### Extracted entries
'''

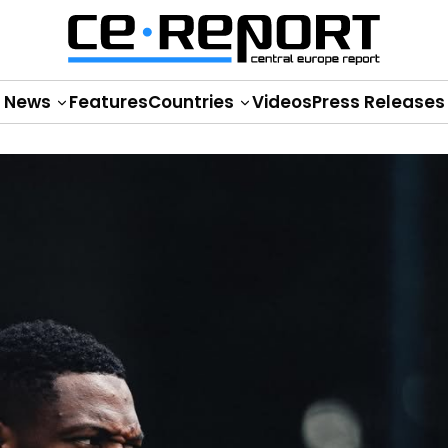
News
Features
Countries
Videos
Press Releases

'''

### Your objective
Exactly retype each record above, dropping images.

### Result of the exercise
News
Features
Countries
Videos
Press Releases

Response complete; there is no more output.